The program's future is in limbo — the original BAB authorization expires at the end of December and Congress is unlikely to act on an extension until the lame-duck session after next month's election.
Because of that uncertainty, look for a "BAB-alanche" of issuance before the end of the year, said Raul Amezcua, principal at De La Rosa & Co.
"I think there is going to be a significant amount of bonds issued into the taxable market before year-end," he said.
Even if the BAB program is extended, issuers are targeting 2010 because any extension that comes to pass is likely to come with a subsidy lower than the current 35% received by issuers.
The effectiveness of the BAB program will be greatly diminished if congressional indecision results in the subsidy program being interrupted after Dec. 31, according to Clarke. The taxable market will not react well to a stop-and-start to the program, he said, adding: "That part of the market really values liquidity."

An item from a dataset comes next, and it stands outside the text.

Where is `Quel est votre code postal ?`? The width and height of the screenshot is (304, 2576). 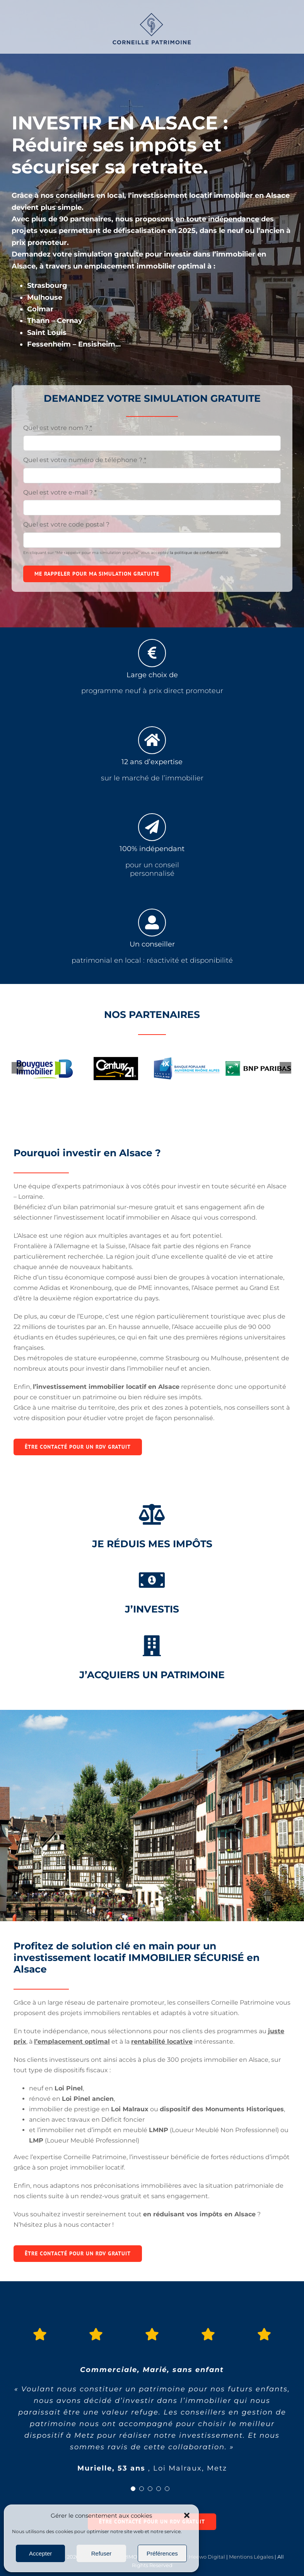 Quel est votre code postal ? is located at coordinates (66, 524).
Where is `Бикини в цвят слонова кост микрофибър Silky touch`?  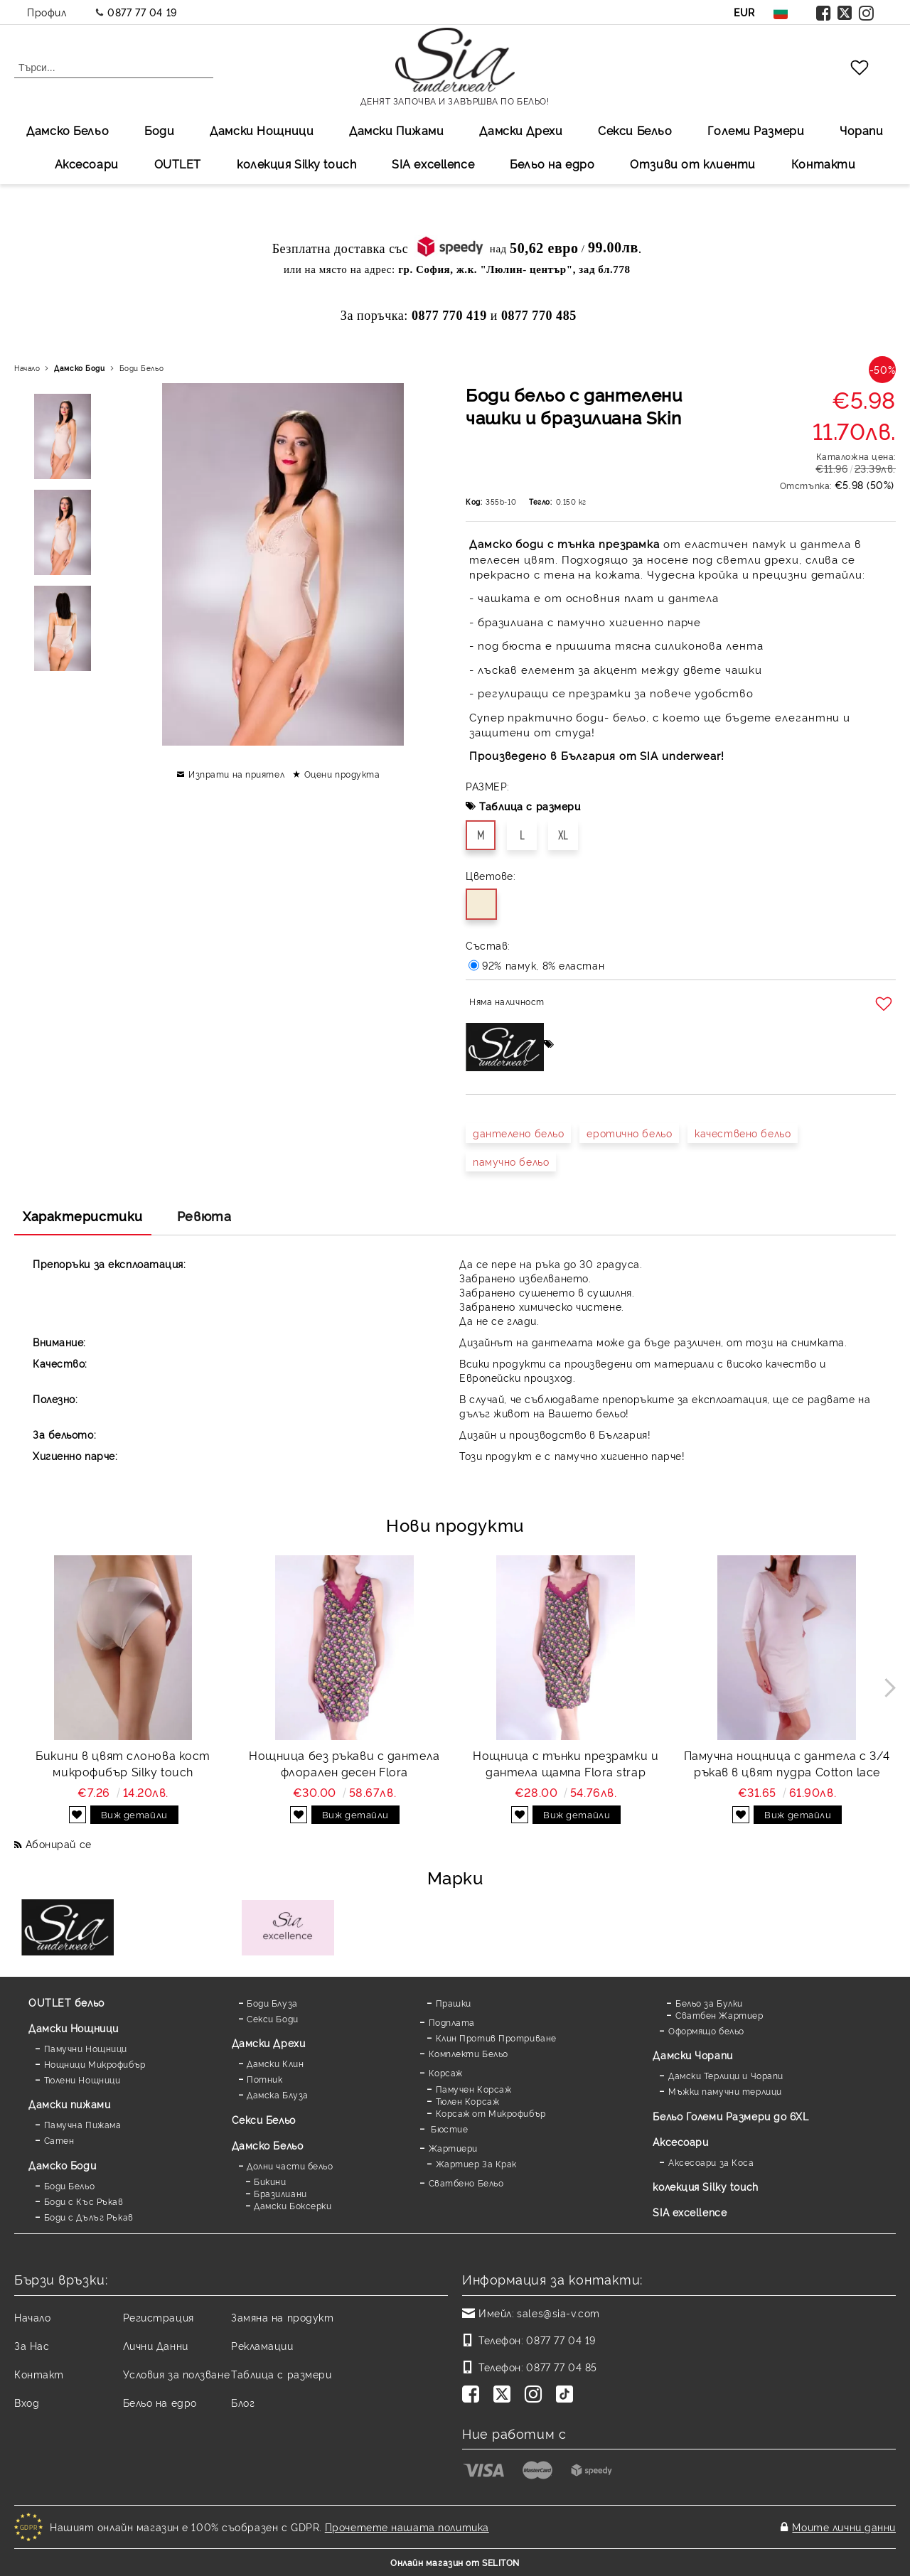 Бикини в цвят слонова кост микрофибър Silky touch is located at coordinates (123, 1763).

Concerns about liquidity are the main reason the BAB market sometimes operates in ways that are not intuitively obvious to people who aren't familiar with the taxable markets, Clarke said.
That's why there is a real benefit to size in a deal, he said — reaching the $250 million mark is probably worth 10 basis points to the issuer. "There are definitely buyers who won't surface if it's a $75 million deal," Clark said.
The creation of the BAB program has also encouraged issuers to become much more educated about tax laws, market participants said.
"What the BAB program did was open up the door to increased federal involvement in local issues, particularly with the IRS' ability to withhold BAB payments," said Kathleen Brown, managing director at Goldman, Sachs & Co.
BAB issuers have to send a signed form certifying their compliance every time they request a subsidy payment, noted Charles Cardall, a tax attorney at Orrick, Herrington & Sutcliffe LLP.
"That's just a regular interaction with the IRS causing you to say, 'They're going to send me a million-dollar check and I'm signing my name to the request, so we better make sure we're getting it right,' " he said.
"The dynamic between [the Internal Revenue Service] and issuers is fundamentally different," said Steven Chamberlin, senior manager in the IRS' tax-exempt bond program.
"Conceptually it's still the same but it's a very tangible difference," he said noting that the IRS has already sent out $1.6 billion in direct-pay subsidies.
"That number is on a very upward projected curve and will continue to move upward regardless of what happens with extender language," he said.
Retail investors have become a much more important component of the tax-exempt markets in recent years, said Debra Saunders, vice president in municipal finance for Fidelity Capital Markets.
But that creates challenges for the industry to educate them, she said, particularly since there are so many gloomy and inaccurate stories about municipal credit in the mass media.
"It's frustrating to separate the real reforms versus the headlines which paint everything with a very broad negative brush," Saunders said. "How do you educate people about what's really going on in muniland, versus the headlines?"